- _WORK REQUEST_
How many lines in the records below contain the word "port"? Answer with the number alone.

- _Extracted records_
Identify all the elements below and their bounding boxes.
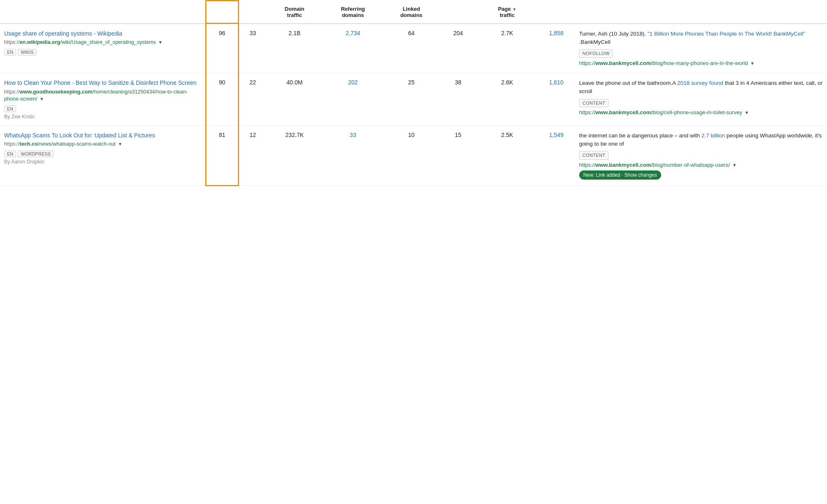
col-header-linked-domains[interactable]: Linkeddomains bbox=[384, 1, 440, 24]
kw-value[interactable]: 1,549 bbox=[537, 125, 575, 186]
table-row: Usage share of operating systems - Wikip… bbox=[0, 24, 827, 73]
dr-value: 96 bbox=[206, 24, 238, 73]
linked-domains-value: 10 bbox=[384, 125, 440, 186]
referring-page-cell: How to Clean Your Phone - Best Way to Sa… bbox=[0, 73, 206, 126]
anchor-text: the internet can be a dangerous place – … bbox=[579, 132, 823, 149]
col-header-page-traffic[interactable]: Page ▼traffic bbox=[477, 1, 538, 24]
dropdown-arrow-icon: ▼ bbox=[732, 162, 737, 169]
backlinks-table: Domaintraffic Referringdomains Linkeddom… bbox=[0, 0, 827, 186]
anchor-rel-badge: NOFOLLOW bbox=[579, 49, 613, 58]
referring-page-cell: Usage share of operating systems - Wikip… bbox=[0, 24, 206, 73]
referring-page-url[interactable]: https://www.goodhousekeeping.com/home/cl… bbox=[4, 89, 201, 103]
author: By Zee Krstic bbox=[4, 114, 201, 120]
dropdown-arrow-icon: ▼ bbox=[745, 109, 749, 116]
linked-domains-value: 25 bbox=[384, 73, 440, 126]
anchor-rel-badge: CONTENT bbox=[579, 151, 609, 160]
referring-domains-value[interactable]: 2,734 bbox=[323, 24, 384, 73]
dropdown-arrow-icon: ▼ bbox=[750, 60, 755, 67]
anchor-link[interactable]: "1 Billion More Phones Than People In Th… bbox=[647, 31, 805, 37]
table-row: WhatsApp Scams To Look Out for: Updated … bbox=[0, 125, 827, 186]
page-traffic-value: 2.6K bbox=[477, 73, 538, 126]
page-badge: WIKIS bbox=[18, 49, 36, 55]
kw-value[interactable]: 1,858 bbox=[537, 24, 575, 73]
ur-value: 22 bbox=[238, 73, 266, 126]
domain-traffic-value: 232.7K bbox=[266, 125, 323, 186]
anchor-cell: the internet can be a dangerous place – … bbox=[575, 125, 827, 186]
page-badge: WORDPRESS bbox=[18, 151, 53, 157]
dr-value: 90 bbox=[206, 73, 238, 126]
anchor-link[interactable]: 2.7 billion bbox=[702, 132, 725, 139]
referring-page-url[interactable]: https://en.wikipedia.org/wiki/Usage_shar… bbox=[4, 39, 201, 46]
page-traffic-value: 2.5K bbox=[477, 125, 538, 186]
anchor-cell: Leave the phone out of the bathroom.A 20… bbox=[575, 73, 827, 126]
anchor-text: Turner, Ash (10 July 2018). "1 Billion M… bbox=[579, 30, 823, 47]
ext-value: 38 bbox=[439, 73, 477, 126]
domain-traffic-value: 40.0M bbox=[266, 73, 323, 126]
ur-value: 33 bbox=[238, 24, 266, 73]
referring-page-url[interactable]: https://tech.co/news/whatsapp-scams-watc… bbox=[4, 141, 201, 148]
anchor-text: Leave the phone out of the bathroom.A 20… bbox=[579, 79, 823, 96]
new-link-badge[interactable]: New: Link added · Show changes bbox=[579, 170, 661, 180]
col-header-anchor bbox=[575, 1, 827, 24]
page-badge: EN bbox=[4, 106, 16, 112]
col-header-kw[interactable] bbox=[537, 1, 575, 24]
page-badge: EN bbox=[4, 151, 16, 157]
referring-page-title[interactable]: How to Clean Your Phone - Best Way to Sa… bbox=[4, 79, 201, 87]
page-badge: EN bbox=[4, 49, 16, 55]
referring-domains-value[interactable]: 202 bbox=[323, 73, 384, 126]
table-row: How to Clean Your Phone - Best Way to Sa… bbox=[0, 73, 827, 126]
badges-container: EN bbox=[4, 105, 201, 112]
col-header-ur[interactable] bbox=[238, 1, 266, 24]
col-header-referring-domains[interactable]: Referringdomains bbox=[323, 1, 384, 24]
ur-value: 12 bbox=[238, 125, 266, 186]
domain-traffic-value: 2.1B bbox=[266, 24, 323, 73]
badges-container: ENWIKIS bbox=[4, 48, 201, 55]
anchor-url[interactable]: https://www.bankmycell.com/blog/number-o… bbox=[579, 161, 823, 169]
dr-value: 81 bbox=[206, 125, 238, 186]
linked-domains-value: 64 bbox=[384, 24, 440, 73]
col-header-ext[interactable] bbox=[439, 1, 477, 24]
author: By Aaron Drapkin bbox=[4, 159, 201, 165]
kw-value[interactable]: 1,610 bbox=[537, 73, 575, 126]
anchor-link[interactable]: 2018 survey found bbox=[677, 80, 723, 86]
col-header-referring-page bbox=[0, 1, 206, 24]
backlinks-table-wrapper: Domaintraffic Referringdomains Linkeddom… bbox=[0, 0, 827, 186]
anchor-rel-badge: CONTENT bbox=[579, 99, 609, 108]
referring-page-title[interactable]: WhatsApp Scams To Look Out for: Updated … bbox=[4, 132, 201, 140]
col-header-domain-traffic[interactable]: Domaintraffic bbox=[266, 1, 323, 24]
ext-value: 204 bbox=[439, 24, 477, 73]
page-traffic-value: 2.7K bbox=[477, 24, 538, 73]
referring-page-cell: WhatsApp Scams To Look Out for: Updated … bbox=[0, 125, 206, 186]
anchor-url[interactable]: https://www.bankmycell.com/blog/how-many… bbox=[579, 59, 823, 67]
referring-page-title[interactable]: Usage share of operating systems - Wikip… bbox=[4, 30, 201, 38]
anchor-url[interactable]: https://www.bankmycell.com/blog/cell-pho… bbox=[579, 108, 823, 117]
col-header-dr[interactable] bbox=[206, 1, 238, 24]
referring-domains-value[interactable]: 33 bbox=[323, 125, 384, 186]
ext-value: 15 bbox=[439, 125, 477, 186]
anchor-cell: Turner, Ash (10 July 2018). "1 Billion M… bbox=[575, 24, 827, 73]
badges-container: ENWORDPRESS bbox=[4, 150, 201, 157]
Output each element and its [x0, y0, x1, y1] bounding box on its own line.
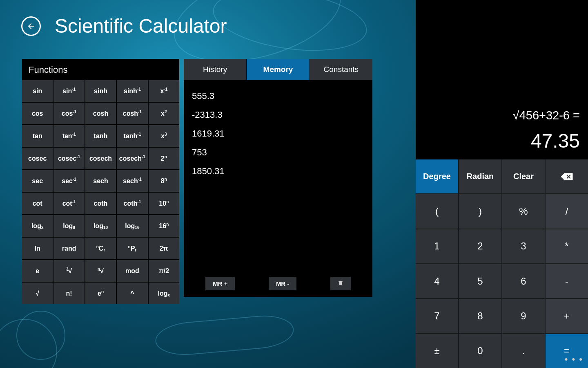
function-button[interactable]: rand [53, 238, 84, 259]
function-button[interactable]: cos-1 [53, 103, 84, 124]
function-button[interactable]: cosh-1 [117, 103, 147, 124]
function-button[interactable]: logx [149, 283, 179, 304]
function-button[interactable]: sin-1 [53, 80, 84, 102]
function-button[interactable]: sec [22, 170, 53, 192]
function-button[interactable]: tanh [85, 125, 116, 147]
digit-6-button[interactable]: 6 [502, 264, 545, 298]
digit-7-button[interactable]: 7 [416, 299, 458, 333]
expression-display: √456+32-6 = [513, 109, 580, 122]
function-button[interactable]: cot [22, 193, 53, 214]
function-button[interactable]: cos [22, 103, 53, 124]
add-button[interactable]: + [546, 299, 588, 333]
decoration [154, 313, 295, 357]
function-button[interactable]: sec-1 [53, 170, 84, 192]
function-button[interactable]: 3√ [53, 260, 84, 282]
digit-2-button[interactable]: 2 [459, 229, 501, 263]
function-button[interactable]: n√ [85, 260, 116, 282]
function-button[interactable]: nPr [117, 238, 147, 259]
functions-title: Functions [22, 59, 179, 80]
function-button[interactable]: cosech [85, 148, 116, 169]
function-button[interactable]: sinh-1 [117, 80, 147, 102]
decimal-button[interactable]: . [502, 334, 545, 368]
function-button[interactable]: e [22, 260, 53, 282]
close-paren-button[interactable]: ) [459, 194, 501, 228]
radian-button[interactable]: Radian [459, 159, 501, 193]
function-button[interactable]: cot-1 [53, 193, 84, 214]
memory-minus-button[interactable]: MR - [269, 277, 297, 290]
sign-button[interactable]: ± [416, 334, 458, 368]
digit-8-button[interactable]: 8 [459, 299, 501, 333]
memory-item[interactable]: -2313.3 [192, 105, 364, 124]
memory-list: 555.3-2313.31619.317531850.31 [184, 80, 372, 272]
decoration [209, 0, 371, 60]
function-button[interactable]: 10n [149, 193, 179, 214]
memory-delete-button[interactable] [330, 277, 351, 290]
keypad: DegreeRadianClear()%/123*456-789+±0.= [416, 159, 588, 368]
tab-constants[interactable]: Constants [310, 59, 372, 80]
function-button[interactable]: sech [85, 170, 116, 192]
function-button[interactable]: 16n [149, 215, 179, 237]
function-button[interactable]: cosh [85, 103, 116, 124]
divide-button[interactable]: / [546, 194, 588, 228]
middle-panel: HistoryMemoryConstants 555.3-2313.31619.… [184, 59, 372, 297]
tabs: HistoryMemoryConstants [184, 59, 372, 80]
header: Scientific Calculator [21, 15, 227, 37]
function-button[interactable]: coth [85, 193, 116, 214]
open-paren-button[interactable]: ( [416, 194, 458, 228]
arrow-left-icon [27, 22, 36, 31]
function-button[interactable]: nCr [85, 238, 116, 259]
digit-3-button[interactable]: 3 [502, 229, 545, 263]
digit-4-button[interactable]: 4 [416, 264, 458, 298]
multiply-button[interactable]: * [546, 229, 588, 263]
function-button[interactable]: 8n [149, 170, 179, 192]
degree-button[interactable]: Degree [416, 159, 458, 193]
memory-item[interactable]: 753 [192, 143, 364, 162]
digit-1-button[interactable]: 1 [416, 229, 458, 263]
function-button[interactable]: x3 [149, 125, 179, 147]
digit-0-button[interactable]: 0 [459, 334, 501, 368]
digit-5-button[interactable]: 5 [459, 264, 501, 298]
function-button[interactable]: tanh-1 [117, 125, 147, 147]
function-button[interactable]: n! [53, 283, 84, 304]
function-button[interactable]: tan-1 [53, 125, 84, 147]
memory-item[interactable]: 1619.31 [192, 124, 364, 143]
memory-plus-button[interactable]: MR + [205, 277, 235, 290]
clear-button[interactable]: Clear [502, 159, 545, 193]
function-button[interactable]: ^ [117, 283, 147, 304]
function-button[interactable]: en [85, 283, 116, 304]
backspace-button[interactable] [546, 159, 588, 193]
function-button[interactable]: √ [22, 283, 53, 304]
function-button[interactable]: x-1 [149, 80, 179, 102]
tab-history[interactable]: History [184, 59, 247, 80]
function-button[interactable]: x2 [149, 103, 179, 124]
memory-item[interactable]: 555.3 [192, 87, 364, 105]
function-button[interactable]: π/2 [149, 260, 179, 282]
memory-item[interactable]: 1850.31 [192, 162, 364, 181]
decoration [0, 319, 57, 368]
function-button[interactable]: log10 [85, 215, 116, 237]
function-button[interactable]: sin [22, 80, 53, 102]
function-button[interactable]: log16 [117, 215, 147, 237]
function-button[interactable]: cosec [22, 148, 53, 169]
function-button[interactable]: cosec-1 [53, 148, 84, 169]
function-button[interactable]: tan [22, 125, 53, 147]
more-button[interactable]: • • • [565, 354, 583, 365]
backspace-icon [560, 172, 573, 181]
subtract-button[interactable]: - [546, 264, 588, 298]
function-button[interactable]: 2n [149, 148, 179, 169]
function-button[interactable]: sinh [85, 80, 116, 102]
function-button[interactable]: 2π [149, 238, 179, 259]
function-button[interactable]: cosech-1 [117, 148, 147, 169]
function-button[interactable]: sech-1 [117, 170, 147, 192]
function-button[interactable]: log2 [22, 215, 53, 237]
function-button[interactable]: coth-1 [117, 193, 147, 214]
function-button[interactable]: mod [117, 260, 147, 282]
back-button[interactable] [21, 16, 41, 36]
display: √456+32-6 = 47.35 [416, 0, 588, 159]
calculator-panel: √456+32-6 = 47.35 DegreeRadianClear()%/1… [416, 0, 588, 368]
tab-memory[interactable]: Memory [247, 59, 310, 80]
function-button[interactable]: log8 [53, 215, 84, 237]
percent-button[interactable]: % [502, 194, 545, 228]
function-button[interactable]: ln [22, 238, 53, 259]
digit-9-button[interactable]: 9 [502, 299, 545, 333]
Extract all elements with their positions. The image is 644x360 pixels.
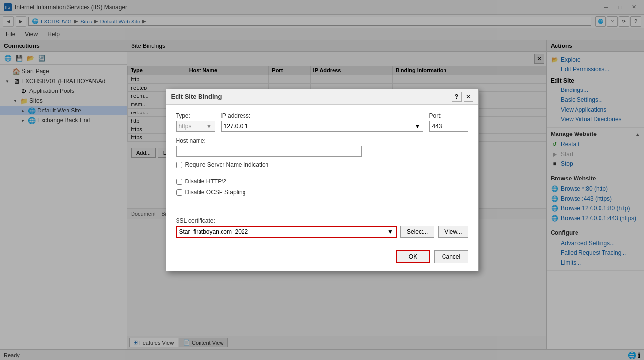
ssl-row: Star_firatboyan.com_2022 ▼ Select... Vie… — [176, 226, 468, 238]
hostname-input[interactable] — [176, 146, 362, 157]
port-label: Port: — [429, 112, 468, 119]
modal-title-bar: Edit Site Binding ? ✕ — [166, 89, 478, 105]
sni-checkbox[interactable] — [176, 162, 182, 168]
ssl-section: SSL certificate: Star_firatboyan.com_202… — [176, 217, 468, 238]
ssl-dropdown-icon: ▼ — [387, 228, 393, 235]
ip-dropdown-icon: ▼ — [415, 123, 421, 130]
ocsp-checkbox[interactable] — [176, 189, 182, 196]
form-row-type-ip-port: Type: https ▼ IP address: 127.0.0.1 ▼ Po… — [176, 112, 468, 132]
modal-body: Type: https ▼ IP address: 127.0.0.1 ▼ Po… — [166, 105, 478, 246]
ip-label: IP address: — [221, 112, 423, 119]
select-button[interactable]: Select... — [400, 226, 434, 238]
ocsp-label: Disable OCSP Stapling — [185, 189, 246, 196]
ok-button[interactable]: OK — [396, 250, 430, 263]
port-input[interactable]: 443 — [429, 121, 468, 132]
view-button[interactable]: View... — [438, 226, 468, 238]
type-dropdown-icon: ▼ — [206, 123, 212, 130]
form-group-hostname: Host name: — [176, 137, 468, 157]
modal-close-button[interactable]: ✕ — [464, 92, 473, 102]
ssl-label: SSL certificate: — [176, 217, 468, 224]
ip-select[interactable]: 127.0.0.1 ▼ — [221, 121, 423, 132]
ssl-cert-value: Star_firatboyan.com_2022 — [179, 228, 248, 235]
checkbox-row-http2: Disable HTTP/2 — [176, 178, 468, 185]
modal-footer: OK Cancel — [166, 246, 478, 271]
sni-label: Require Server Name Indication — [185, 161, 269, 168]
type-label: Type: — [176, 112, 215, 119]
form-group-port: Port: 443 — [429, 112, 468, 132]
checkbox-row-ocsp: Disable OCSP Stapling — [176, 189, 468, 196]
modal-overlay[interactable]: Edit Site Binding ? ✕ Type: https ▼ IP a… — [0, 0, 644, 360]
edit-site-binding-dialog: Edit Site Binding ? ✕ Type: https ▼ IP a… — [166, 89, 479, 271]
http2-label: Disable HTTP/2 — [185, 178, 227, 185]
hostname-label: Host name: — [176, 137, 468, 144]
ssl-certificate-select[interactable]: Star_firatboyan.com_2022 ▼ — [176, 226, 397, 238]
type-select[interactable]: https ▼ — [176, 121, 215, 132]
http2-checkbox[interactable] — [176, 179, 182, 185]
cancel-button[interactable]: Cancel — [434, 250, 468, 263]
form-group-ip: IP address: 127.0.0.1 ▼ — [221, 112, 423, 132]
checkbox-row-sni: Require Server Name Indication — [176, 161, 468, 168]
form-group-type: Type: https ▼ — [176, 112, 215, 132]
modal-title: Edit Site Binding — [171, 93, 222, 100]
modal-help-button[interactable]: ? — [452, 92, 462, 102]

- _ANSWER SPACE_
4